Он весь как будто преобразился. Даже не сделав ни одного шага, он уже был девушкой, осознающей свою привлекательность. Его руки и ноги задвигались совершенно свободно. Он поправил воображаемую причёску и пошёл дальше. Он кидал кокетливые взгляды. Его левая рука как будто прижимала к боку воображаемую сумочку.
И опять зрительница засмеялась, но затем задумалась. Она поняла всю разницу между тем, как она привыкла держать себя на людях, и тем, как ей теперь надлежало это делать.
— Но у меня же нет вашего таланта. Как я смогу научиться так ходить?
— Я научу тебя, Аня. Ты теперь будешь проводить много времени на улицах. Внимательно наблюдай за тем, как ходят другие женщины, разговаривай со всеми… и, конечно, с мужчинами. Учись ходить в магазин, говорить по телефону, носить сумочку. Ты должна теперь смотреть на всё это по-иному. Ты будешь заниматься этим по утрам каждый день всю следующую неделю. Ты должна будешь ходить по закусочным, ездить в транспорте, ходить по вестибюлям гостиниц и изучать достопримечательности города. У тебя есть какие-нибудь светские знакомые в Риме?
Она покачала головой:
— Нет, отец мой.
Ван Бурх нахмурился. Она должна научиться общаться с людьми вне церкви.
— Я познакомлю тебя с несколькими людьми — и женщинами, и мужчинами. Ты будешь встречаться с ними в ресторане за завтраком, за обедом и вечером за ужином.
— Но как я смогу ужинать с ними? Ведь я совсем не пью.
— А тебе и не придётся пить ничего спиртного. Вполне можно ограничиться безалкогольными напитками. Ты будешь говорить, что ты монахиня, снявшая с себя обеты.
— И не подумаю!
Он вздохнул:
— Аня, в ближайшие дни нам предстоит создать для тебя подходящую легенду, а это потребует времени.
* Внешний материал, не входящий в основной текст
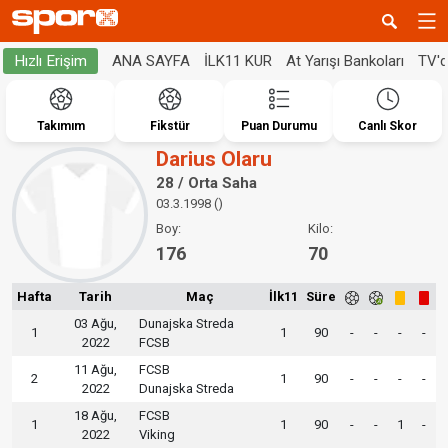
ANA SAYFA
İLK11 KUR
At Yarışı Bankoları
TV'
Hızlı Erişim
Takımım
Fikstür
Puan Durumu
Canlı Skor
Darius Olaru
28 / Orta Saha
03.3.1998 ()
Boy:
Kilo:
176
70
Hafta
Tarih
Maç
İlk11
Süre
03 Ağu,
Dunajska Streda
1
1
90
-
-
-
-
2022
FCSB
11 Ağu,
FCSB
2
1
90
-
-
-
-
2022
Dunajska Streda
18 Ağu,
FCSB
1
1
90
-
-
1
-
2022
Viking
Тебе надо будет многому научиться и многое запомнить. Ты будешь заниматься этим день и ночь вместе со всем остальным, что потребуется. За это время ты должна привыкнуть к неизвестному тебе доселе миру. Заявления о том, что ты отказалась от своих обетов, — временная легенда для тебя.
Она упрямо сказала:
— Но я же просто физически не могу произнести такое!
Голландец сел за свой рабочий стол. Он указал на стул перед собой. Аня присела и застенчиво поправила юбку. Ван Бурх на этот раз заговорил довольно резко:
— У тебя есть разрешение папы на время забыть о своих обетах. Но оно не подразумевает, что ты не должна подчиняться своим руководителям.
Воцарилось молчание. Потом Аня застенчиво опустила глаза и пробормотала:
— Извините, пожалуйста, отец мой.
Его голос как будто давил на неё:
— Не будь ты такой застенчивой! В данный момент ты не монахиня, Аня.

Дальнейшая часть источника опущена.